Having had no leave for two years, he was permitted to take a brief visit home to the utterly pummelled Berlin.

He said: “I couldn’t take it. I was more frightened there. There was no opposition, no transport, just the bombing. My mother and father were still there and when I had to go back, my mother said ‘I suppose I’ll never see you again’.

Back in Holland in March 1945 he found his comrades decimated, but reassembled by an SS officer in an area of farmland.

Fritz said: “A farmer asked ‘do you want to fight or do you want to stay in this cellar?’ Six of us went down there.

“The next day we were handed to a Polish regiment.

“When you became a paratrooper you were given a ‘knife of honour’ which attached at your leg which you should never sharpen.

“The man next to me had his knife taken off him by a Polish soldier who tested the edge for a moment and then stabbed him in the gut.

“He bled to death in front of me.

“The soldier then took my knife and again tested the edge – my hair stood on end. They must have known the rules. I wasn’t stabbed because mine hadn’t been sharpened. It was too blunt.”

After being held in barbed wire compounds Fritz was taken to Kempton Park in London prior to redistribution around the country, and it was in Huddersfield that he was first exposed to the simple civility which made him feel he could make a home.

The war ended and they could request leave from the Stirley Hill camp, but were still identified as prisoners of war.

He said: “We had a sergeant who made it very clear – ‘I will look after you if you look after me’.

“As we were working we used to keep a lookout for military cars and warn them so they could hide their girlfriends!

“We could go to church and we could fraternise. We had great respect for each other.”

Fritz first worked at Bottomley Ironworks in Holmfirth by the end of 1945 and later at ICI and in the 1950s Hopkinsons, where his interpretation skills became important in the operation of German-built machinery.

Having met her on walks in the park, he married his beloved Vesta, a secretary at Brook Motors, in 1949 and had two children, Karen and Mark.

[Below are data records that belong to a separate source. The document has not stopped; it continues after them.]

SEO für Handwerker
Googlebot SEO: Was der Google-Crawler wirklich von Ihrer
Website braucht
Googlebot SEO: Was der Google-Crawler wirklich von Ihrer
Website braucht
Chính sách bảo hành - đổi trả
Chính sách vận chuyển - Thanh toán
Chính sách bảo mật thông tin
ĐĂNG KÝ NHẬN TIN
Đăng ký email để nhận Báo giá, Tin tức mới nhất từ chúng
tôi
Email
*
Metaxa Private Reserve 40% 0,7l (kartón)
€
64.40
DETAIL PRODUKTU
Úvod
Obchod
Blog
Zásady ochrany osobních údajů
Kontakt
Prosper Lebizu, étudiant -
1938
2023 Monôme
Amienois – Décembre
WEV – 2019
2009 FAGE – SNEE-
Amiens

He had been initially cautious not to be seen in the day with her for fear of a negative reaction, but despite the initial reservations, her father eventually accepted him.

Next to him on Fritz’s wedding day was his best man, Ronald Gledhill, a firm friend who like many new acquaintances got to know the man and not the prisoner of war.

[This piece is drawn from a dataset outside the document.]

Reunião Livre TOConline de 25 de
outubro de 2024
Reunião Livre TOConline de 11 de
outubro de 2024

Vesta sadly died two years ago, as they approached their 60th anniversary.

But for the faint hint of his native German accent you would swear Fritz Polzin was Huddersfield born and bred.

He has befriended scores of British Army veterans over the decades, and still sees members of a Polish veterans group.

After much urging from his family, he has put pen to paper to document his astonishing life story, from growing up under the Third Reich to settling in Yorkshire.

At a time when some politicians argue about the nature of Britishness, for Fritz it was typified by the civility and kindness that looked past the uniform he once wore.